There were protests, but the campaign did not carry the same weight as the crusade to save Mary Jane, a movement that cut across age, class and political ideology. Ramon Credo, Sally Ordinario-Villanueva, and Elizabeth Batain were executed through lethal injection on March 30, 2011. 

3 Filipino drug mules executed in China,” read the Philippine Daily Inquirer headline. “3 Filipino drug couriers executed in China,” read ABS-CBN News. 

There is a double standard in place here, and it is a dangerous one. Headlines for Mary Jane's case do not refer to her as a drug mule or a smuggler. She is called by her name, or as the “Pinay on death row” or "OFW on death row." There is yet to be a local headline that reads, “Drug mule execution delayed.” 

Certainly no local headline read “Filipino murderer executed” after Flor Contemplacion was hanged. 

Let her hang

For a moment – a short moment – Filipinos stood for Mary Jane, along with Indonesian human rights groups and world leaders and an international community aware that any country with the death penalty threatens all humanity. 

On May 1, Celia Veloso, Mary Jane’s mother publicly accused the President and his government of failing to protect her daughter. 

The response was immediate. The administration defended its contributions. The left listed gaps in assistance. The Internet surged with the enraged, demanding blood over the family's ingratitude.

We should have let her die, they said. She should have been allowed to hang, they said. Her mother should hang with her, they said.

Our identity is marked by many things: peaceful revolution, free speech, gender equality, even our apparent and notorious sensitivity to disparaging jokes made on Desperate Housewives. Yet given the many and varied ways we have chosen to define ourselves as a country, this is one of the most important: this nation will not kill.

The death penalty is no longer in force in the Philippines. We have, as a nation, decided that the execution of any citizen is an act so cruel and so unusual that it can never be justified against even the most guilty. We call the premeditated killing of any man murder, regardless of whether that man is a pedophile, a mass murderer, or a political enemy. We are aware of the risk of innocent deaths and corrupted judiciaries. We know that the fear of capital punishment has never been an effective deterrent for crime. 

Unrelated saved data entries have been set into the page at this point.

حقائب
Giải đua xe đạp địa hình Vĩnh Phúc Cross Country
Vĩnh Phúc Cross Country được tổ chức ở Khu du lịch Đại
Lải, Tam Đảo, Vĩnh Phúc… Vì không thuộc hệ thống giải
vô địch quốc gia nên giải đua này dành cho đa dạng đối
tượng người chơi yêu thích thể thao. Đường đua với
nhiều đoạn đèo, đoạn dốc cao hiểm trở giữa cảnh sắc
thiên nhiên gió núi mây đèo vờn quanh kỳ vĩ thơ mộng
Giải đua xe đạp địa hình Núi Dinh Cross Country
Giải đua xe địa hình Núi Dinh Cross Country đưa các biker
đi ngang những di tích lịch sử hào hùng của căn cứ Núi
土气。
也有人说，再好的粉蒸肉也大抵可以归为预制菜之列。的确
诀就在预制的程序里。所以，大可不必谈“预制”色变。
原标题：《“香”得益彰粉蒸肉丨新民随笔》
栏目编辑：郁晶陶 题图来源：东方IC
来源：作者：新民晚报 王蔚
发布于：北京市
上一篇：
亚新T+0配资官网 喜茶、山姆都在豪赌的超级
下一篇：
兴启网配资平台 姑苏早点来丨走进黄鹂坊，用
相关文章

In the end, our opposition to capital punishment is not so much about who the criminals are, but who we are.

It took only minutes for the crusade for Mary Jane to turn into a public lynching. Mary Jane is alive, but that fact pales against the bruised dignity of a public shaken out of its imagined narrative. The heroine is a harridan. The victim is a shrew. Off with their heads.

We know this story too. 

Call in the cavalry

Even as we demand better from the government, the continuing saga of Mary Jane Veloso demonstrates just how conditional our own convictions are. We wax eloquent over the people we believe innocent, the inmates we consider victims, the narratives that appeal to our emotions, forgetting, perhaps, that the fact of being sentenced to death is a victimization in itself. Mary Jane was the perfect victim, until she wasn't. 

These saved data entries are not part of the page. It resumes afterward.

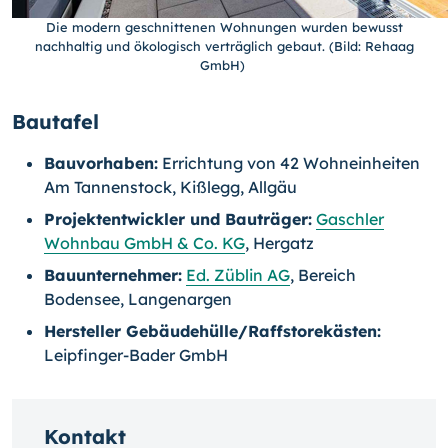
Die modern geschnittenen Wohnungen wurden bewusst
nachhaltig und ökologisch verträglich gebaut. (Bild: Rehaag
GmbH)
Bautafel
Bauvorhaben:
Errichtung von 42 Wohneinheiten
Am Tannenstock, Kißlegg, Allgäu
Projektentwickler und Bauträger:
Gaschler
Wohnbau GmbH & Co. KG
, Hergatz
Bauunternehmer:
Ed. Züblin AG
, Bereich
Bodensee, Langenargen
Hersteller Gebäudehülle/Raffstorekästen:
Leipfinger-Bader GmbH
Kontakt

It should be that all that it takes for us to launch a cavalry is the prospect of a woman forced to stand before a medieval firing squad, waiting for a bullet to stop her heart. There are 92 Filipinos around the world on death row today. Some of them may be guilty, and some of them might be ungrateful, but the fact they are outside the country under laws that are not our own does not excuse us from the obligation of protest. 

We've seen what public sentiment can do. The campaign is not just to free our own people, it is to make sure capital punishment is never made into law again, and to work for an end to the death penalty elsewhere

If we continue to choose who to defend, which cases to pursue, whose families to pity, and for which deaths we need to hold the government accountable, people will die, and they will die on our watch. We may still fail, as Australia and Brazil and Ghana failed on April 29, but there may be one more dead man who will live because we tried.